### The problem
In the records below, find each line with the word "Morgan" and copy it.

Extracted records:
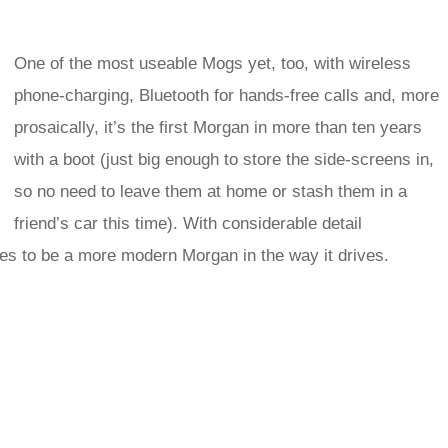
One of the most useable Mogs yet, too, with wireless
phone-charging, Bluetooth for hands-free calls and, more
prosaically, it’s the first Morgan in more than ten years
with a boot (just big enough to store the side-screens in,
so no need to leave them at home or stash them in a
friend’s car this time). With considerable detail
ses to be a more modern Morgan in the way it drives.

### Completed task
prosaically, it’s the first Morgan in more than ten years
ses to be a more modern Morgan in the way it drives.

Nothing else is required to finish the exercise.